Carta Apócrifa do Doutor Lauro Pires Xavier aos Senhores do Poder e do Progresso Devastador

Carta Apócrifa do Doutor Lauro Pires Xavier aos Senhores do Poder e do Progresso Devastador

Senhores,

Não me esperem de jaleco branco nem em auditório climatizado. Retorno agora, não como homem, mas como brisa abafada que tenta soprar entre as torres de concreto; como caule retorcido no espelho seco dos brejos que vocês esqueceram. Venho em nome das folhas que não puderam gritar.

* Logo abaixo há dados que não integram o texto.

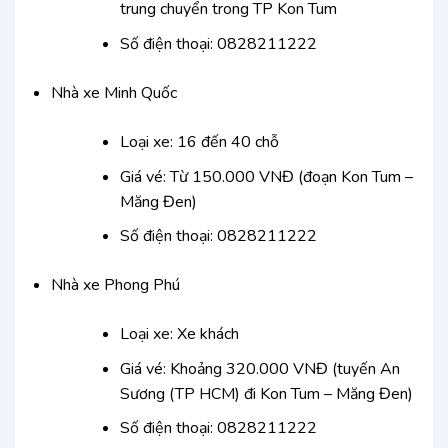
trung chuyển trong TP Kon Tum
Số điện thoại: 0828211222
Nhà xe Minh Quốc
Loại xe: 16 đến 40 chỗ
Giá vé: Từ 150.000 VNĐ (đoạn Kon Tum –
Măng Đen)
Số điện thoại: 0828211222
Nhà xe Phong Phú
Loại xe: Xe khách
Giá vé: Khoảng 320.000 VNĐ (tuyến An
Sương (TP HCM) đi Kon Tum – Măng Đen)
Số điện thoại: 0828211222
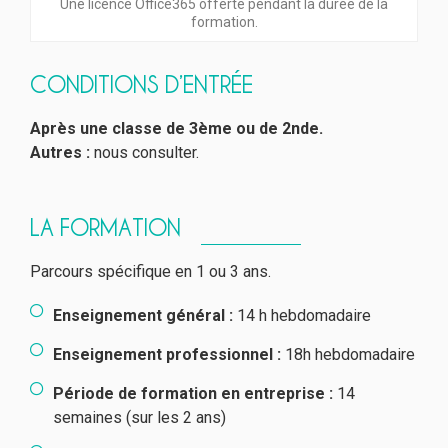
Une licence Office365 offerte pendant la durée de la
formation.
CONDITIONS D’ENTRÉE
Après une classe de 3ème ou de 2nde.
Autres :
nous consulter.
LA FORMATION
Parcours spécifique en 1 ou 3 ans.
Enseignement général :
14 h hebdomadaire
Enseignement professionnel :
18h hebdomadaire
Période de formation en entreprise :
14
semaines (sur les 2 ans)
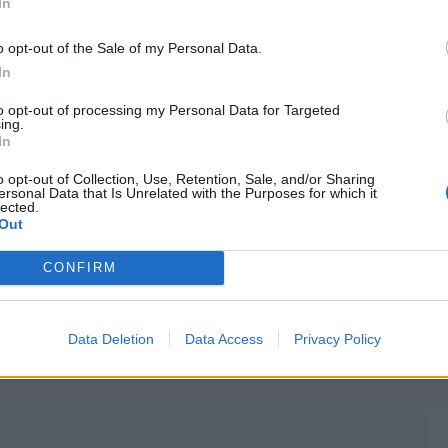
In
o opt-out of the Sale of my Personal Data.
In
to opt-out of processing my Personal Data for Targeted
ing.
In
o opt-out of Collection, Use, Retention, Sale, and/or Sharing
ersonal Data that Is Unrelated with the Purposes for which it
lected.
Out
CONFIRM
Data Deletion
Data Access
Privacy Policy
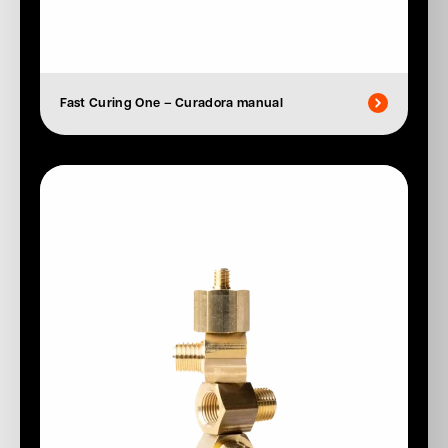
Fast Curing One – Curadora manual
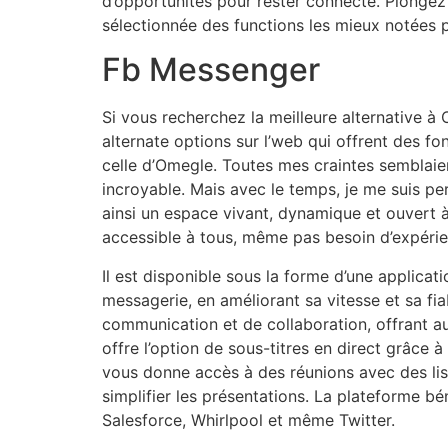
d’opportunités pour rester connecté. Plongez
sélectionnée des functions les mieux notées 
Fb Messenger
Si vous recherchez la meilleure alternative 
alternate options sur l’web qui offrent des fo
celle d’Omegle. Toutes mes craintes semblaie
incroyable. Mais avec le temps, je me suis pe
ainsi un espace vivant, dynamique et ouvert à 
accessible à tous, même pas besoin d’expéri
Il est disponible sous la forme d’une applica
messagerie, en améliorant sa vitesse et sa fi
communication et de collaboration, offrant aux
offre l’option de sous-titres en direct grâce 
vous donne accès à des réunions avec des list
simplifier les présentations. La plateforme b
Salesforce, Whirlpool et même Twitter.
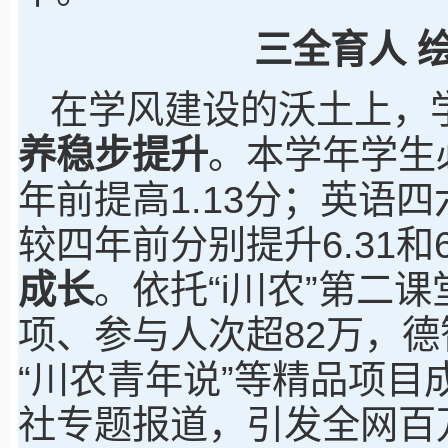
三全育人 
在学风建设的沃土上，
养稳步提升
。本学年学生必
年前提高1.13分；英语四六
较四年前分别提升6.31和
成长
。依托“i川农”第二
项、参与人次超82万，
“川农青年说”等精品项
社专题报道，引发全网百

Chamo-me Lauro Pires Xavier — se ainda resta memória nos vossos gabinetes. Fundador do Herbário da Paraíba, em 1938, quando estudar a natureza era um ato de reverência, não de especulação. Recolhi, classifiquei, preservei mais de quarenta mil amostras — não para decorar vitrines, mas para alertar: a vida tem nome, cheiro, textura e urgência.

Mas vocês, senhores do agora, confundem progresso com pavimento, e biodiversidade com entrave. Derrubam mata como quem varre a própria sombra. Erguem prédios em cima de brejos, sem saber que um brejo é uma oração úmida da terra. Matam nascentes com buldôzeres, como se a água pudesse ser fabricada em laboratório.

Políticos, que usam palavras como “sustentabilidade” apenas em época de eleição: calem-se. Ouçam a ausência dos pássaros. Empresários da devastação disfarçada de crescimento: escutem os silvos do calor que avança e a sede dos vossos próprios filhos.

A Zona da Mata não é zona franca. Nem zona morta. É relicário ancestral. É biblioteca escrita em folhas. Cada jequitibá derrubado é um capítulo rasgado da história da vida. Cada xiquexique esmagado é um poema que jamais será lido.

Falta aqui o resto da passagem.